In a May 24, 1895, lecture, Willis G. Tucker—director of the New York State Board of Health Laboratory—outlined some of the differences between the adulteration of foods and drugs. Intentionally adding inferior ingredients to make weight in foods—such as adding sugar to maple syrup, roasted cereals to ground coffee, or “all sorts of rubbish to ground spices”28—is not the type of debasement commonly met with drugs. He suggested that the adulteration of drugs can be more subtle than the adulteration of foods and does not necessarily involve the willful and direct addition or substitution with foreign substances, but instead offering articles of inferior quality or of inferior potency, or, in some cases, excessive strength. Citing the law of the State of New York at the time (Public Health Law, Chapter 661, 1893), Tucker outlined the conditions for which legal adulteration was defined:

1. If when sold under or by a name recognized in the United States Pharmacopeia, it differs from the standard of strength, quality, or purity laid down therein.

2. If when sold under or by a name not recognized by the United States Pharmacopeia, but which is found in some other pharmacopeia or standard work on materia medica, it differs materially from the standard of strength, quality, or purity laid down in such work.

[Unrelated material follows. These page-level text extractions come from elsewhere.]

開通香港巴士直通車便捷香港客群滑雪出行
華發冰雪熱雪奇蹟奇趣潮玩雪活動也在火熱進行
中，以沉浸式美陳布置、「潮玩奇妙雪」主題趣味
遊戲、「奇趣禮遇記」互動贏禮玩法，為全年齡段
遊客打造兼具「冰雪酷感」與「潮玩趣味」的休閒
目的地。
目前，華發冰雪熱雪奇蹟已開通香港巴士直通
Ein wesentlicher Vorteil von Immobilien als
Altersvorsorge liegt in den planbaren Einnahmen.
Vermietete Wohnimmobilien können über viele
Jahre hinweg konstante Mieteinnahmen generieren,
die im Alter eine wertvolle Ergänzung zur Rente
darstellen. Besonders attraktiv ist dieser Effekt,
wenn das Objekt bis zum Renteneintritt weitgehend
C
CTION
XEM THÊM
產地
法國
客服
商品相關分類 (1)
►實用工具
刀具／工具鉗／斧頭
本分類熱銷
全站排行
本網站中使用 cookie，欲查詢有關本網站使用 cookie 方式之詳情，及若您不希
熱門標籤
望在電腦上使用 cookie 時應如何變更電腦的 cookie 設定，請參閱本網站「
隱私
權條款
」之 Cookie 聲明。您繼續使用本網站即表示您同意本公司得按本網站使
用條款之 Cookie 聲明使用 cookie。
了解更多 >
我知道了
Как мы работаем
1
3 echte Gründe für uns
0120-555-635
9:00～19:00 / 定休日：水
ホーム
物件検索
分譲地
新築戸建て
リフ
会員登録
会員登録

3. If its strength or purity fall below the professed standard under which it is sold.29

An angry public with science on its side prompted legislative action in Great Britain and culminated in the United States with passage of the Food and Drug Act of 1906. The term sophisticants has long been associated with adulteration. Indeed, some adulterators have gone to great lengths to disguise their misdeeds, as in the case of sophistication of tea, described by Accum in 1820. In the annals of adulteration, particularly in the United States, no case of sophistication acquired more infamy than the “ginger jake” incident of the 1930s.

Ginger Jake Epidemic

The most famous incidence of adulteration leading to life-changing, crippling effects of epidemic proportion grew out of society’s circumvention of the 1919 Volstead Act that created prohibition. High-proof liquor was banned. Honesty in labeling imposed by the Pure Food and Drugs Act of 1906 required patent medicines to list their ingredients such as opium, morphine, heroin (all derived from P. somniferum), cocaine (derived from Erythroxylum coca, Erythroxylaceae), or cannabis (Cannabis sativa, Cannabaceae), along with the alcohol that inevitably represented the bulk of the volume and weight of many a patent medicine swill.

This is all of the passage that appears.